4. ALTERNATIVAS
México
definitivamente necesita un cambio radical. Después de lo que sucedió el pasado
26 de septiembre del 2014 es visible que la represión del gobierno ejercida por
las fuerzas armadas en contra de los estudiantes no ha parado desde el e 2 de
octubre. Este cambio en México es difícil de lograr; ya que para esto se
tendría que transformar al igual que a la sociedad.
Si
el problema actual es la corrupción del
actual presidente Enrique Peña Nieto, entonces se tendría que comenzar desde
ahí, dado que la credibilidad de la sociedad mexicana esta unida a nuestro
gobernante, así que el presidente tendría que ser sensato y no intentar ocultar
sus faltas como el “supremo jefe”, haciendo más evidente el método que se
utiliza el en país: el presidencialismo. En cambio nuestro gobernante debería
de trabajar junto con las instituciones nacionales que le concierne para
garantizar una buena estabilidad social, no simplemente para su bienestar, sino
para la de todo el pueblo; que se trate con justicia, igualdad y una política clara
y no solo “siguiendo” una constitución que a fin de cuentas no se rige.
Por
lo tanto, el presidente debe ejercer su papel al pie de la letra: combatiendo
la impunidad y la corrupción comenzando por el mismo.
En
el caso de la sociedad, se podría decir que necesita poner más atención a la
situación política del país.
El
papel principal del mexicano únicamente es el de espectador, puesto que,
mientras unos pocos pelean por sus derechos otros se conforman con este papel
viendo únicamente los hechos como el gobierno quiere que los vea el pueblo:
como hechos vandálicos.
No
hay que dejar atrás los hechos ocurridos, se debe actuar con hechos aislados de
violencia, únicamente reuniendo gente valiente y dispuesta a un cambio,
luchando en convocatorias y marchas donde un punto que es de alta demanda es la
libertad de expresión, esta se vea unida y solidaria con y para su nación.
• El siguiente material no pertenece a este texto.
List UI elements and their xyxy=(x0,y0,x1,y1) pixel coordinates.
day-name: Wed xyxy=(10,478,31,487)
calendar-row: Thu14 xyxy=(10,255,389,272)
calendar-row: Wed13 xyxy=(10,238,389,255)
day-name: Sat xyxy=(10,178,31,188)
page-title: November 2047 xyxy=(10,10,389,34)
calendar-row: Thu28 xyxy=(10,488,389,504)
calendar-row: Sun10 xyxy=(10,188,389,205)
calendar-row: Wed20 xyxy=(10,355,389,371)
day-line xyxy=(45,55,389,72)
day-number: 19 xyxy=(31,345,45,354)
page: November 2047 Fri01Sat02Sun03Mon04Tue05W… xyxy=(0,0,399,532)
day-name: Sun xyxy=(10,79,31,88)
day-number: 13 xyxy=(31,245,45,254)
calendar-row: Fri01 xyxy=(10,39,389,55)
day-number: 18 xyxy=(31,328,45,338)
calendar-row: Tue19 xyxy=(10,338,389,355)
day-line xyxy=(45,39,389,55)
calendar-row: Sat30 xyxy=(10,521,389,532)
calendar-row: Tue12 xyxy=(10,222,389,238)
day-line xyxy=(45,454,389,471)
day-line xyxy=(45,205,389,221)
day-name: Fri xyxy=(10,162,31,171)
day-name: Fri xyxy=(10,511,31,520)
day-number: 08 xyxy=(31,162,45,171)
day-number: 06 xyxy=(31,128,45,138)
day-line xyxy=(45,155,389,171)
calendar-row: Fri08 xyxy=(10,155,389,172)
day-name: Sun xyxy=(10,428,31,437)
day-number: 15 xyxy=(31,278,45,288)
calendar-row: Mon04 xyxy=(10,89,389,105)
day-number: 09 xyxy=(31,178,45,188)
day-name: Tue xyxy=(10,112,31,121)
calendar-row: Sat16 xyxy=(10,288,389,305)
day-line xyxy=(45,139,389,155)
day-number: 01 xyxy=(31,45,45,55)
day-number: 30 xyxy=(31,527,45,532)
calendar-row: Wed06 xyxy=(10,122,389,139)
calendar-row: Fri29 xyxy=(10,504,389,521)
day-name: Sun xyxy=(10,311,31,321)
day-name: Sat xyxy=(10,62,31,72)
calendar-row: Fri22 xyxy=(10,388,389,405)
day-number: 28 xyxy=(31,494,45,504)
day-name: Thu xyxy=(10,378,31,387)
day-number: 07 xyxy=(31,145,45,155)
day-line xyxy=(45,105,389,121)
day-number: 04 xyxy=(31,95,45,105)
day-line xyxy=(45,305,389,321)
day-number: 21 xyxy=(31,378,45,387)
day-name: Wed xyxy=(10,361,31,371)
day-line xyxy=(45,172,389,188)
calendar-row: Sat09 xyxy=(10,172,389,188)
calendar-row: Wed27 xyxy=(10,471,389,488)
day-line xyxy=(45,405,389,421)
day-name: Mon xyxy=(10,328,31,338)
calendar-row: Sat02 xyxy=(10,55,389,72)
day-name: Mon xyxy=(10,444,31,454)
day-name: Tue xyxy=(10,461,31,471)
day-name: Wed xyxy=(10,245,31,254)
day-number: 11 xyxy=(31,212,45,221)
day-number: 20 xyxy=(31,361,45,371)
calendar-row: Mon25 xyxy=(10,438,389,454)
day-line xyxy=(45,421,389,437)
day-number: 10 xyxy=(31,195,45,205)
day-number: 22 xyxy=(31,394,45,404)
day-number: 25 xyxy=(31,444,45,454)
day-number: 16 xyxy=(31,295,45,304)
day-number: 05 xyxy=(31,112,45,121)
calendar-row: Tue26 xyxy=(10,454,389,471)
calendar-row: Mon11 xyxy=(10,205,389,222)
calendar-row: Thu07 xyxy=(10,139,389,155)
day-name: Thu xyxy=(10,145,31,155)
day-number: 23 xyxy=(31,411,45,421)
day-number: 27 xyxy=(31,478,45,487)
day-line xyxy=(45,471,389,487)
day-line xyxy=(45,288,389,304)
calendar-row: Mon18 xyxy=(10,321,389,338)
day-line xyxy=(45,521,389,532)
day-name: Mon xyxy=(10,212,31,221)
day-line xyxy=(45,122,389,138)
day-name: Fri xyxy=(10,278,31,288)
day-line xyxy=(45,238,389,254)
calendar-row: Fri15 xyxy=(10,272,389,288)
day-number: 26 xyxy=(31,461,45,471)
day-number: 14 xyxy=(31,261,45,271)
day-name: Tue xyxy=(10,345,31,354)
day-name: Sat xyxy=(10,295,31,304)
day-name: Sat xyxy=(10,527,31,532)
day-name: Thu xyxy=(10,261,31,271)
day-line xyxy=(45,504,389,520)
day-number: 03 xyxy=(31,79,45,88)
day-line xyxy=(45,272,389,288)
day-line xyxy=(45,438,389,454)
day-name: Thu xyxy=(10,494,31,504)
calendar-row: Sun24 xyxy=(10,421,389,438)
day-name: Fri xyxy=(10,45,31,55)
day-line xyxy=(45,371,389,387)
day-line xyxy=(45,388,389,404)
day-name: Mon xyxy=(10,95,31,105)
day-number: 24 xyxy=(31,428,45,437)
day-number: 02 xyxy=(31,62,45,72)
¿Qué podemos hacer para que esto se repita?
La raíz de los
problemas actuales del país no es el disfuncionamiento institucional, ni la corrupción,
ni la falta de legitimidad del sistema;
sino la falta de participación popular (de la sociedad) que podría empezar a
resolver los grades problemas actuales. Si trabaja toda la sociedad unida para
hacer realidad la eliminación de la represión, exclusión e injusticia.
Actualmente la
sociedad mexicana únicamente se queja y exige, pero la mayoría no hace valer su
palabra y así queda simplemente como una demanda más.
Esto se debe a que la
mayoría de la población prefiere ser gente sedentaria viendo la televisión con
programas que el gobierno nos “regala” para mantenernos ocupados en nuestras
calles, callados. Si queremos seguir viviendo en la miseria, entonces
simplemente debemos continuar con la vida que actualmente tenemos: con las
sobras de los altos mandos y con la gran cantidad de impuestos que nos imponen.
Para generar un
cambio y evitar que en el país se sigan viendo matanzas de este tipo
(sangrientas e injustas), entonces es momento de que la sociedad se abra paso a
una transformación. Únicamente nos faltan elementos como la voluntad, la
tenacidad para levantarnos e ir como mexicanos a exigir porque de ley es
nuestro, sin pensar en las represarías que utilizan para infundirnos miedo.
En este país en el
que no hay participación social, se necesitaría más gente que piense en un
futuro mejor.
Nos falta una
población que no sea tan individualista, una que apoye a su hermano en la gloria y la desgracia, que sea más
solidario con los movimientos que si se crearon, fueron para hacer valer varios
de los derechos que han sido ignorados y que en los movimientos exigen que se hagan
valer.
En conclusión:
únicamente pidiendo a las autoridades que respeten las leyes.